Description
Les années passent, s’effacent mais les expériences douloureuses piquent et persistent, ne cessant de revendiquer leur transmission. Aux origines ? Un internement pendant plus d’une dizaine d’années dès l’adolescence. Une fois sortie à vingt-six ans, reprise d’études jusqu’à l’obtention d’un poste de maître de Conférences. En quête de transmission ? La réponse : rupture et retour dans l’enfermement. L’internement, pour une première fois volontaire, questionne, critique, et émerveille, par la création de mots et d’images. Malgré la perpétuelle perte de sens, la poésie et la peinture ont toujours été là : salvatrices, infernales, et vitales !
Maux et Mirages est un recueil de poésie en prose et de peintures, susceptible d’émouvoir les lecteurs qui cherchent à ressentir et traverser un monde perçu comme instable. À travers vingt-sept poèmes et seize peintures acryliques, l’ouvrage propose une immersion au centre des émotions. Structuré en trois mouvements, il invite à une exploration des peurs universelles, à travers une phase plus introspective, jusqu’à une ouverture lumineuse.
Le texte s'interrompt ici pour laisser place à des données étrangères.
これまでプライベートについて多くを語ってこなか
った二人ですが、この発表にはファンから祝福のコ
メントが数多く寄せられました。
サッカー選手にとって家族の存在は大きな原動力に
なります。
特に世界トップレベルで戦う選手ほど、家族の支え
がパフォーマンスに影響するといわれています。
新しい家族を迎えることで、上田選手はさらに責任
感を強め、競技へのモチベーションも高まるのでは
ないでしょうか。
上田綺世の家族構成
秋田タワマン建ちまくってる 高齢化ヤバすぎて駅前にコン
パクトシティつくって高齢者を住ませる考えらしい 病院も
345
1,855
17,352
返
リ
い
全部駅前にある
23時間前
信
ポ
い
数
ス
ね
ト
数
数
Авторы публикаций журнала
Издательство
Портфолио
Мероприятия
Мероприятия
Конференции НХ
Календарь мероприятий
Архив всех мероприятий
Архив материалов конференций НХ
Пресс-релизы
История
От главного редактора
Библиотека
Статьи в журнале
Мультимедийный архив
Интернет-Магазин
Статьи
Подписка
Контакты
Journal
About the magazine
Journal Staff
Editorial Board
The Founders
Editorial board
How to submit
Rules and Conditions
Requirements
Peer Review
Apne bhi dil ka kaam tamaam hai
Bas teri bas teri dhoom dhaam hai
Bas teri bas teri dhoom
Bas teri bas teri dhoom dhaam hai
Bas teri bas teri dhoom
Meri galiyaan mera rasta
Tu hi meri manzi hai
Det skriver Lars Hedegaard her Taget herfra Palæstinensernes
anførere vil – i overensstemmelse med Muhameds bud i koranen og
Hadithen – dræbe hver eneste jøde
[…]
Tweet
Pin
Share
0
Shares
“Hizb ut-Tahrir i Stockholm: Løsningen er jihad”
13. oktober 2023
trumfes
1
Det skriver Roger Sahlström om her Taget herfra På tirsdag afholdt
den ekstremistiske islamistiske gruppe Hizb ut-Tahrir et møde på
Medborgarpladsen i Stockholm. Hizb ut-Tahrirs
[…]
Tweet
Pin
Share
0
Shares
Où trouver refuge ? Le chaos s’interpose au quotidien, gonflé par les peurs et la violence. Terreur à l’asile explore les douleurs universelles, exacerbées ou tempérées par l’isolement.
Comment accepter les terreurs intimes, sociales, et archaïques ? En transit pour s’accrocher aux lueurs d’espoir, en toutes saisons.
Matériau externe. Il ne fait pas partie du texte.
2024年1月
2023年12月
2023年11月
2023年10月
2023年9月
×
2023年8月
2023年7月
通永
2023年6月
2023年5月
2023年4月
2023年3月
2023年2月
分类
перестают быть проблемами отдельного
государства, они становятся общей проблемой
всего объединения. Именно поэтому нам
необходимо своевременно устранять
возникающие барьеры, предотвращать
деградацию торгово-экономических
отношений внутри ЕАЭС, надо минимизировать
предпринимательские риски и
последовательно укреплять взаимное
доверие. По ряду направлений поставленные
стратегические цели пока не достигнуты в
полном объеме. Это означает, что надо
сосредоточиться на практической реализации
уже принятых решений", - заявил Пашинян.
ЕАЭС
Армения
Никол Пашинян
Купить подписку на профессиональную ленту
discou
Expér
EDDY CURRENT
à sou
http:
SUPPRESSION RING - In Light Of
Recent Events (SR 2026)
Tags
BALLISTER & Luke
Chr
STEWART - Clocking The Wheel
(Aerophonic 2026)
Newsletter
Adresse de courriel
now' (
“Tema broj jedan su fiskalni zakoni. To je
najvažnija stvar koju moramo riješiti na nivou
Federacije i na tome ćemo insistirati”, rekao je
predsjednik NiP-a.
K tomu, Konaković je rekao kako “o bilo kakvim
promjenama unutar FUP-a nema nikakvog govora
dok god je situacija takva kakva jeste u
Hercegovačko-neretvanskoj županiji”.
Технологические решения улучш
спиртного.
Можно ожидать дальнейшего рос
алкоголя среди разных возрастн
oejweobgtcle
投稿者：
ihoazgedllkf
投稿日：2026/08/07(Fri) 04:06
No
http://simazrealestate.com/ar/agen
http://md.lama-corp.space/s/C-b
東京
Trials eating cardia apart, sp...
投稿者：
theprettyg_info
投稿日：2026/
Pourquoi questionner le sens et le réel ? Fièvre de lumière ouvre un horizon surréaliste, entre nature et spiritualité. En révolte contre la rationalité du monde ! Les expériences libèrent ainsi la magie de l’instant.
« J’ai eu un grand frisson. Si je fais par le mystère de mes couleurs partager ce frisson aux autres, n’auront-ils pas un sens de l’universel plus obsédant peut-être, mais combien plus fécond et plus délicieux ? » Ces Propos de Cézanne sur la peinture proposent un éclairage sur l’intention de frisson, d’émotion et de sensation recherchés. En images : neuf arbres de vie, deux compositions de fleurs en mandala et bouquet, ainsi que cinq scènes oniriques autour d’un oiseau passeur de magie, un ballet marin, un mage, un être hybride, et un poisson volant. La revendication est celle d’une création plurielle, tissant une poésie incarnée, sombre et lumineuse, mise en relief par des peintures d’arbres, de fleurs, et de personnages magiques ; collage végétal, papier, et peinture acrylique sur toile. Un espace-temps pour vous inviter à une lecture intime et universelle.